(Beginning of Material shown)

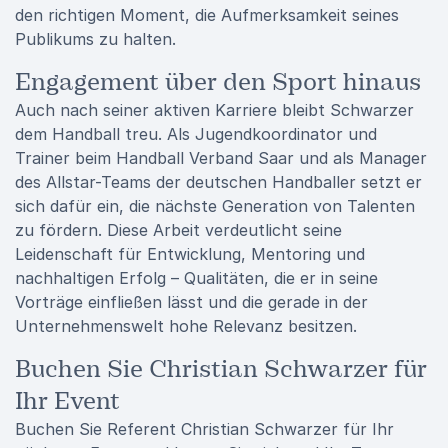
den richtigen Moment, die Aufmerksamkeit seines
Publikums zu halten.
Engagement über den Sport hinaus
Auch nach seiner aktiven Karriere bleibt Schwarzer
dem Handball treu. Als Jugendkoordinator und
Trainer beim
Handball Verband Saar
und als Manager
des Allstar-Teams der deutschen Handballer setzt er
sich dafür ein, die nächste Generation von Talenten
zu fördern. Diese Arbeit verdeutlicht seine
Leidenschaft für Entwicklung, Mentoring und
nachhaltigen Erfolg – Qualitäten, die er in seine
Vorträge einfließen lässt und die gerade in der
Unternehmenswelt hohe Relevanz besitzen.
Buchen Sie Christian Schwarzer für
Ihr Event
Buchen Sie Referent Christian Schwarzer für Ihr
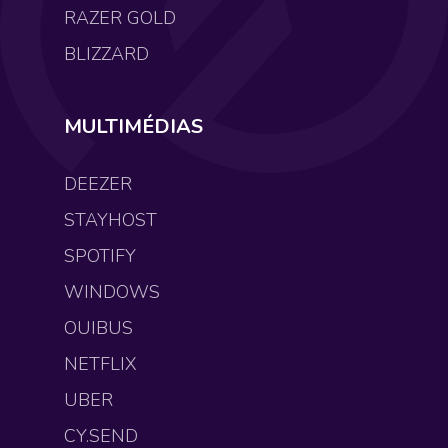
RAZER GOLD
BLIZZARD
MULTIMÉDIAS
DEEZER
STAYHOST
SPOTIFY
WINDOWS
OUIBUS
NETFLIX
UBER
CY.SEND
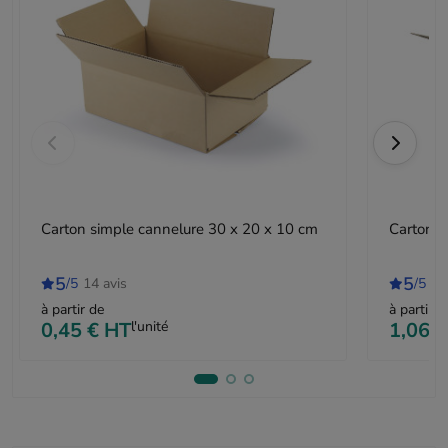
Carton simple cannelure 30 x 20 x 10 cm
Carton d
5
5
/5
14 avis
/5
9 
à partir de
à partir d
0,45 €
HT
l'unité
1,06 €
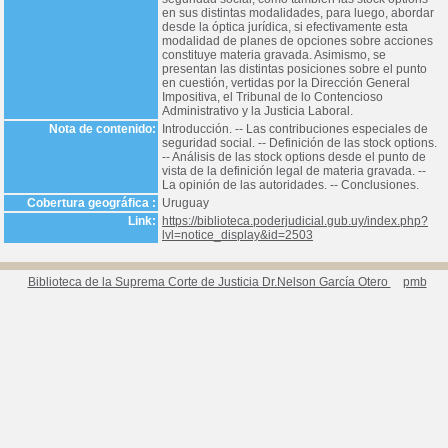
en sus distintas modalidades, para luego, abordar
desde la óptica jurídica, si efectivamente esta
modalidad de planes de opciones sobre acciones
constituye materia gravada. Asimismo, se
presentan las distintas posiciones sobre el punto
en cuestión, vertidas por la Dirección General
Impositiva, el Tribunal de lo Contencioso
Administrativo y la Justicia Laboral.
Nota de contenido:
Introducción. -- Las contribuciones especiales de
seguridad social. -- Definición de las stock options.
-- Análisis de las stock options desde el punto de
vista de la definición legal de materia gravada. --
La opinión de las autoridades. -- Conclusiones.
Cobertura geográfica :
Uruguay
Link:
https://biblioteca.poderjudicial.gub.uy/index.php?
lvl=notice_display&id=2503
Biblioteca de la Suprema Corte de Justicia Dr.Nelson García Otero
pmb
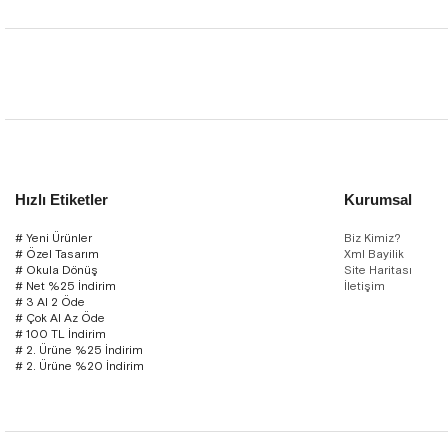
Hızlı Etiketler
Kurumsal
# Yeni Ürünler
Biz Kimiz?
# Özel Tasarım
Xml Bayilik
# Okula Dönüş
Site Haritası
# Net %25 İndirim
İletişim
# 3 Al 2 Öde
# Çok Al Az Öde
# 100 TL İndirim
# 2. Ürüne %25 İndirim
# 2. Ürüne %20 İndirim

(End of Material shown)

▸ **Action item**:
In the data above, take the line with "des Allstar-Teams der", the line with "seguridad social. -- Definición", and every line between, and set them down exactly without pictures.

▸ **Finished exercise**:
des Allstar-Teams der deutschen Handballer setzt er
sich dafür ein, die nächste Generation von Talenten
zu fördern. Diese Arbeit verdeutlicht seine
Leidenschaft für Entwicklung, Mentoring und
nachhaltigen Erfolg – Qualitäten, die er in seine
Vorträge einfließen lässt und die gerade in der
Unternehmenswelt hohe Relevanz besitzen.
Buchen Sie Christian Schwarzer für
Ihr Event
Buchen Sie Referent Christian Schwarzer für Ihr
RAZER GOLD
BLIZZARD
MULTIMÉDIAS
DEEZER
STAYHOST
SPOTIFY
WINDOWS
OUIBUS
NETFLIX
UBER
CY.SEND
Carton simple cannelure 30 x 20 x 10 cm
Carton d
5
5
/5
14 avis
/5
9 
à partir de
à partir d
0,45 €
HT
l'unité
1,06 €
en sus distintas modalidades, para luego, abordar
desde la óptica jurídica, si efectivamente esta
modalidad de planes de opciones sobre acciones
constituye materia gravada. Asimismo, se
presentan las distintas posiciones sobre el punto
en cuestión, vertidas por la Dirección General
Impositiva, el Tribunal de lo Contencioso
Administrativo y la Justicia Laboral.
Nota de contenido:
Introducción. -- Las contribuciones especiales de
seguridad social. -- Definición de las stock options.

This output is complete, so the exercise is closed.